**Work required**
Write out only the lines from the start of the entries up to and including the line with "насилия, нахожу для них деньги, помогаю с"; please skip the pictures.

**Records shown**
● ● ● ●

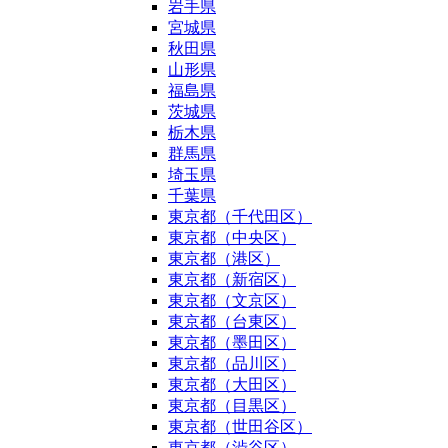
岩手県
宮城県
秋田県
山形県
福島県
茨城県
栃木県
群馬県
埼玉県
千葉県
東京都（千代田区）
東京都（中央区）
東京都（港区）
東京都（新宿区）
東京都（文京区）
東京都（台東区）
東京都（墨田区）
東京都（品川区）
東京都（大田区）
東京都（目黒区）
東京都（世田谷区）
東京都（渋谷区）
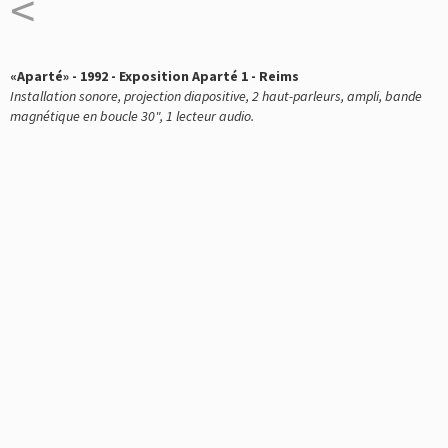
<
«Aparté» - 1992 - Exposition Aparté 1 - Reims
Installation sonore, projection diapositive, 2 haut-parleurs, ampli, bande
magnétique en boucle 30", 1 lecteur audio.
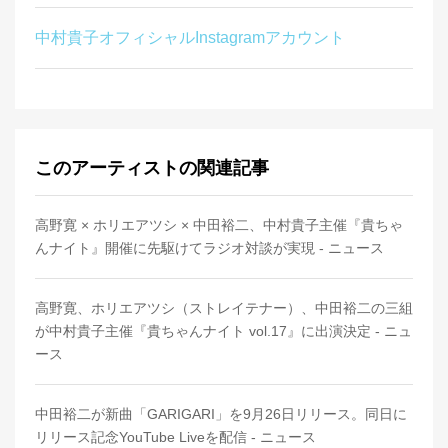
中村貴子オフィシャルInstagramアカウント
このアーティストの関連記事
高野寛 × ホリエアツシ × 中田裕二、中村貴子主催『貴ちゃ
んナイト』開催に先駆けてラジオ対談が実現 - ニュース
高野寛、ホリエアツシ（ストレイテナー）、中田裕二の三組
が中村貴子主催『貴ちゃんナイト vol.17』に出演決定 - ニュ
ース
中田裕二が新曲「GARIGARI」を9月26日リリース。同日に
リリース記念YouTube Liveを配信 - ニュース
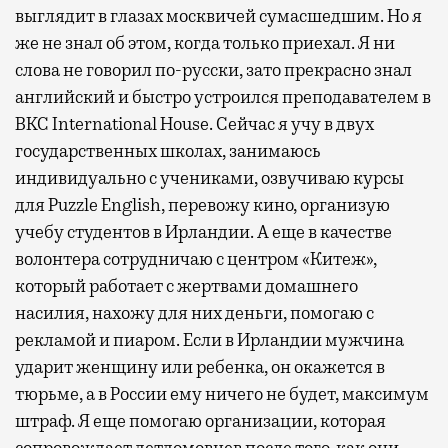
выглядит в глазах москвичей сумасшедшим. Но я
же не знал об этом, когда только приехал. Я ни
слова не говорил по-русски, зато прекрасно знал
английский и быстро устроился преподавателем в
BKC International House. Сейчас я учу в двух
государственных школах, занимаюсь
индивидуально с учениками, озвучиваю курсы
для Puzzle English, перевожу кино, организую
учебу студентов в Ирландии. А еще в качестве
волонтера сотрудничаю с центром «Китеж»,
который работает с жертвами домашнего
насилия, нахожу для них деньги, помогаю с
рекламой и пиаром. Если в Ирландии мужчина
ударит женщину или ребенка, он окажется в
тюрьме, а в России ему ничего не будет, максимум
штраф. Я еще помогаю организации, которая
сопровождает детдомовцев после того, как они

● ● ● ●

**Solution**
岩手県
宮城県
秋田県
山形県
福島県
茨城県
栃木県
群馬県
埼玉県
千葉県
東京都（千代田区）
東京都（中央区）
東京都（港区）
東京都（新宿区）
東京都（文京区）
東京都（台東区）
東京都（墨田区）
東京都（品川区）
東京都（大田区）
東京都（目黒区）
東京都（世田谷区）
東京都（渋谷区）
<
«Aparté» - 1992 - Exposition Aparté 1 - Reims
Installation sonore, projection diapositive, 2 haut-parleurs, ampli, bande
magnétique en boucle 30", 1 lecteur audio.
中村貴子オフィシャルInstagramアカウント
このアーティストの関連記事
高野寛 × ホリエアツシ × 中田裕二、中村貴子主催『貴ちゃ
んナイト』開催に先駆けてラジオ対談が実現 - ニュース
高野寛、ホリエアツシ（ストレイテナー）、中田裕二の三組
が中村貴子主催『貴ちゃんナイト vol.17』に出演決定 - ニュ
ース
中田裕二が新曲「GARIGARI」を9月26日リリース。同日に
リリース記念YouTube Liveを配信 - ニュース
выглядит в глазах москвичей сумасшедшим. Но я
же не знал об этом, когда только приехал. Я ни
слова не говорил по-русски, зато прекрасно знал
английский и быстро устроился преподавателем в
BKC International House. Сейчас я учу в двух
государственных школах, занимаюсь
индивидуально с учениками, озвучиваю курсы
для Puzzle English, перевожу кино, организую
учебу студентов в Ирландии. А еще в качестве
волонтера сотрудничаю с центром «Китеж»,
который работает с жертвами домашнего
насилия, нахожу для них деньги, помогаю с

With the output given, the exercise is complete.